1. Capture every inquiry in one place
Leads should not live across random inboxes, phones, social media messages, and paper notes. Pick one place to track every new inquiry, even if it is a simple spreadsheet at first.
- Name and contact information
- Service requested
- Source of the lead
- Date and time received
- Status: new, contacted, booked, pending, lost
2. Define the first response standard
Speed matters. Decide what an acceptable first-response window is for your business. Then build the process around hitting it consistently.
3. Use a simple intake script
Your team should not freestyle the same questions every time. A basic intake script creates consistency and makes training easier.

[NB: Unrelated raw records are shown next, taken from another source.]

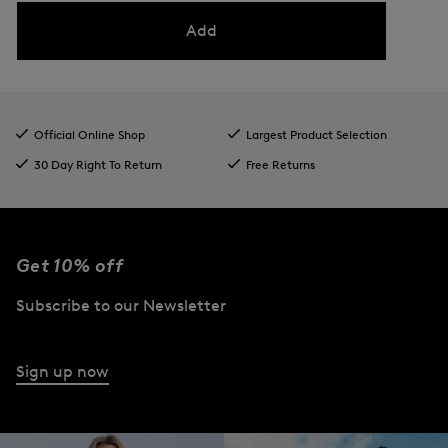
Add
Official Online Shop
Largest Product Selection
30 Day Right To Return
Free Returns
Get 10% off
Subscribe to our Newsletter
Sign up now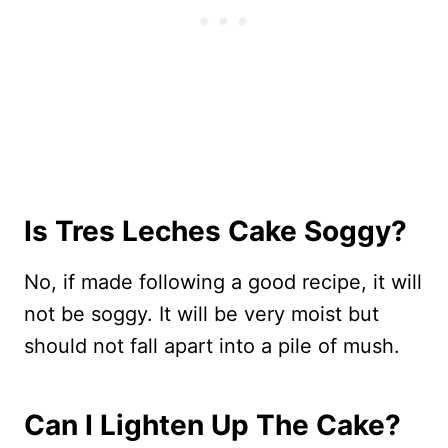
Is Tres Leches Cake Soggy?
No, if made following a good recipe, it will
not be soggy. It will be very moist but
should not fall apart into a pile of mush.
Can I Lighten Up The Cake?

- What problem are you trying to solve?
- When do you need help?
- Have you worked with anyone on this before?
- What is the best way to reach you?
- What should happen next?
4. Assign ownership
If everyone is responsible, nobody is responsible. Every lead needs one person attached to the next action.
5. Build follow-up into the system
The money is usually in the second or third touch. Add reminders for leads who asked for more information, did not answer, or said they needed time.
6. Review intake weekly
Once per week, review how many leads came in, how many were contacted, how many booked, and where the process broke. That is where improvement starts.